Task objective: Every line in the records below that holds "each" must be identified and copied.

Data supplied:
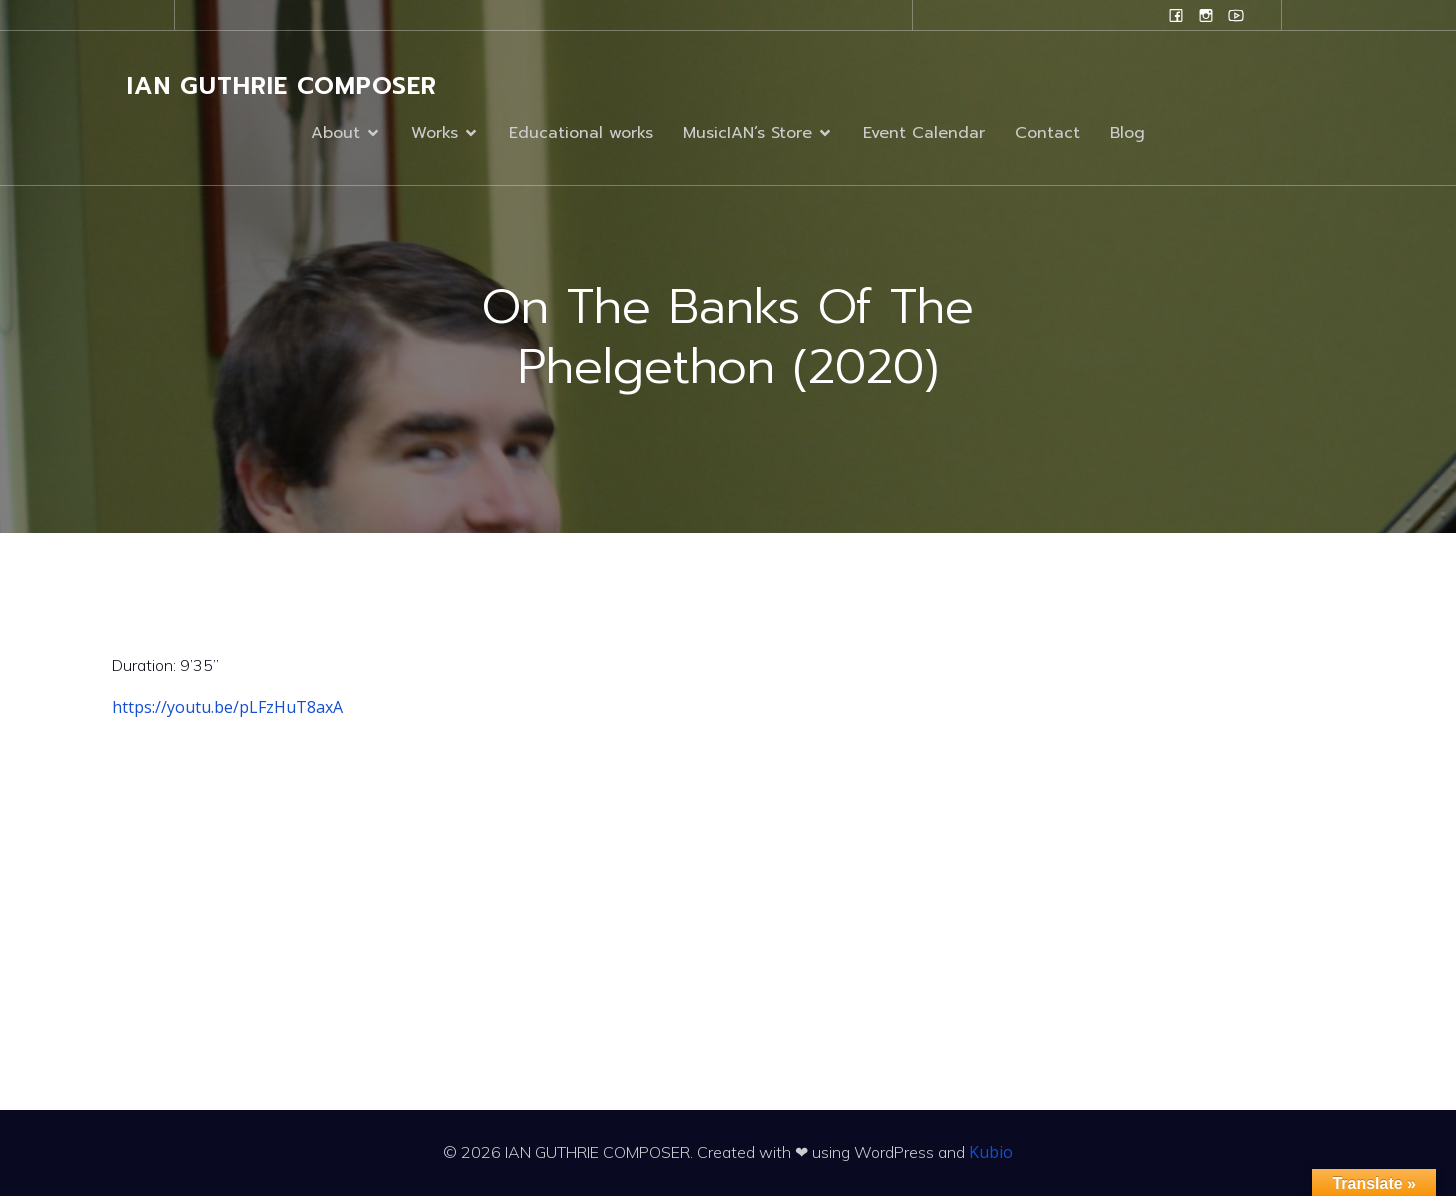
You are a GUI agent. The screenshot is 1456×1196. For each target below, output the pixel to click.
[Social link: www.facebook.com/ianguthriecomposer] (1176, 15)
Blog (1127, 133)
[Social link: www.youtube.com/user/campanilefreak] (1236, 15)
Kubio (991, 1152)
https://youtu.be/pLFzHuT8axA (227, 707)
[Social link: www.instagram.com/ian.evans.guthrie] (1206, 15)
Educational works (581, 133)
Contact (1047, 133)
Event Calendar (924, 133)
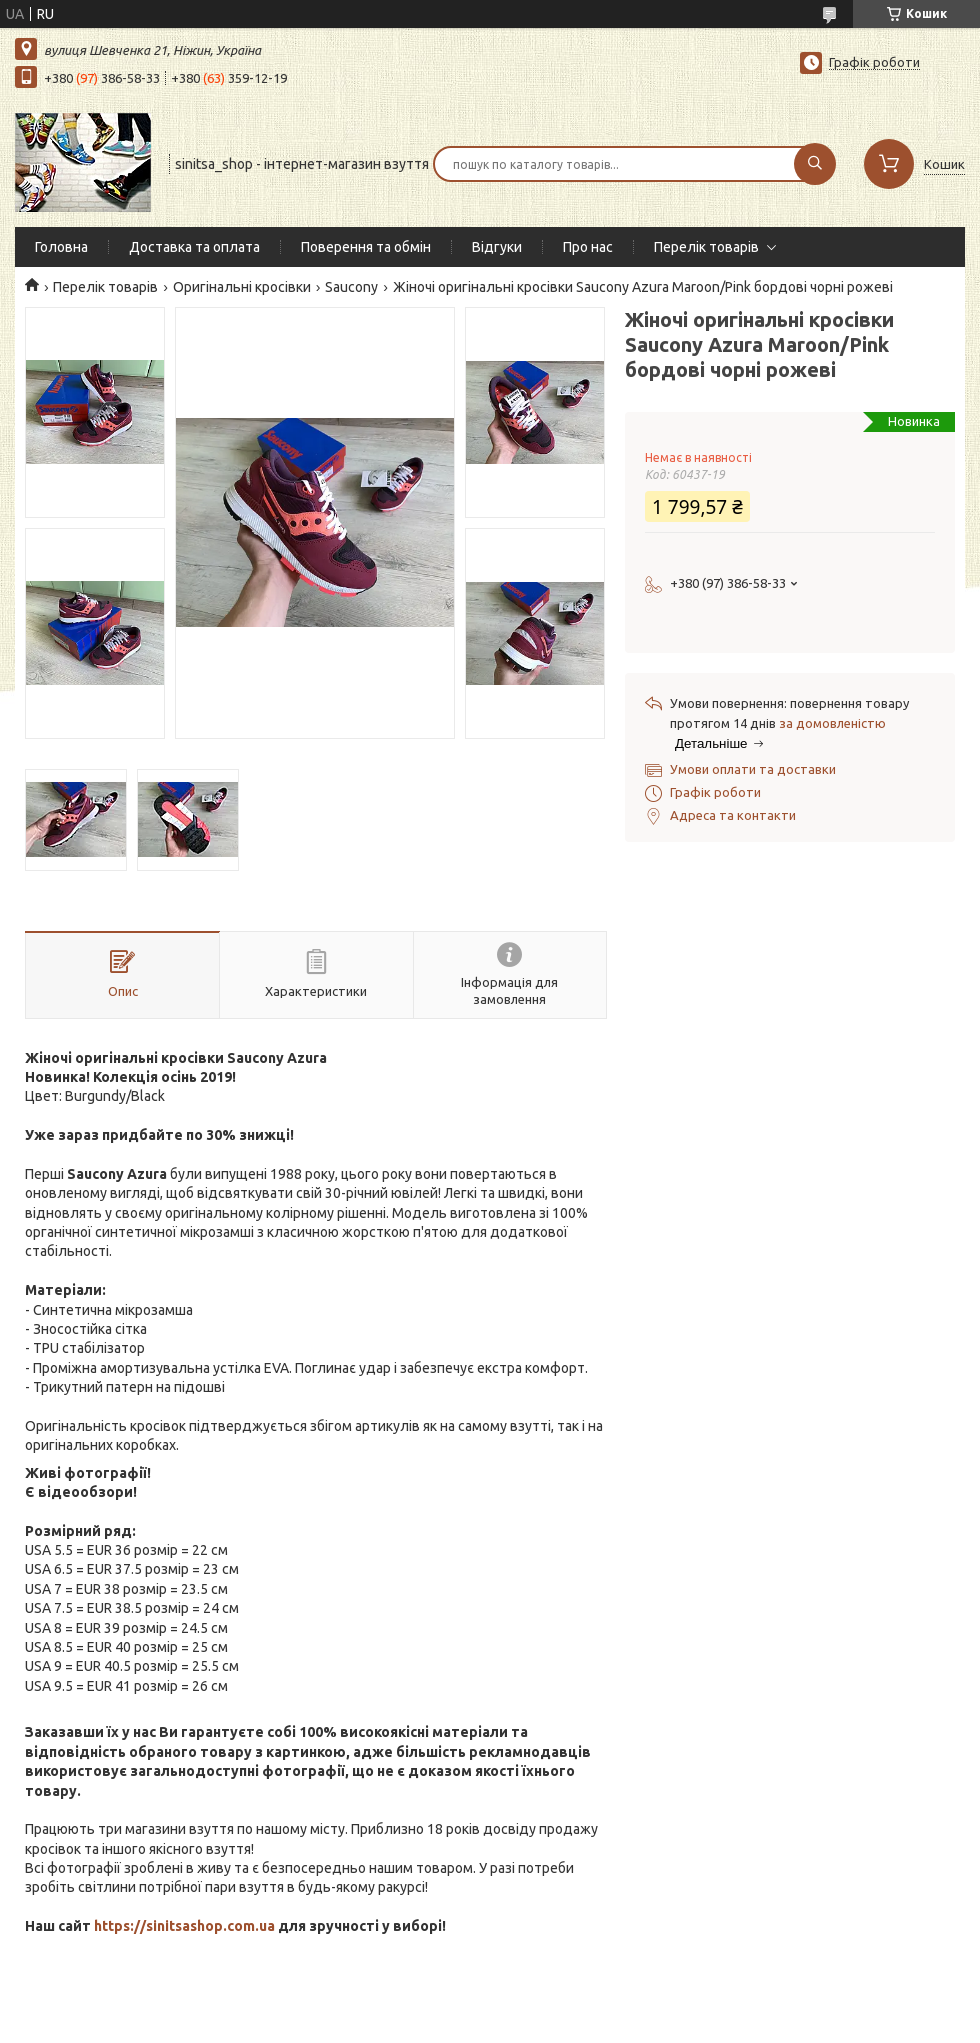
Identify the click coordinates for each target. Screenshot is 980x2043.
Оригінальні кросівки (242, 287)
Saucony (351, 287)
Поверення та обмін (366, 247)
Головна (61, 247)
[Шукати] (815, 164)
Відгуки (497, 247)
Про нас (588, 247)
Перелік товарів (706, 247)
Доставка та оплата (194, 247)
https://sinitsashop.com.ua (184, 1926)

Response area:
You are a GUI agent. The screenshot is 1456×1196. For each target below, output the pixel to click.
Identify the click coordinates for each target. Screenshot is 980x2043.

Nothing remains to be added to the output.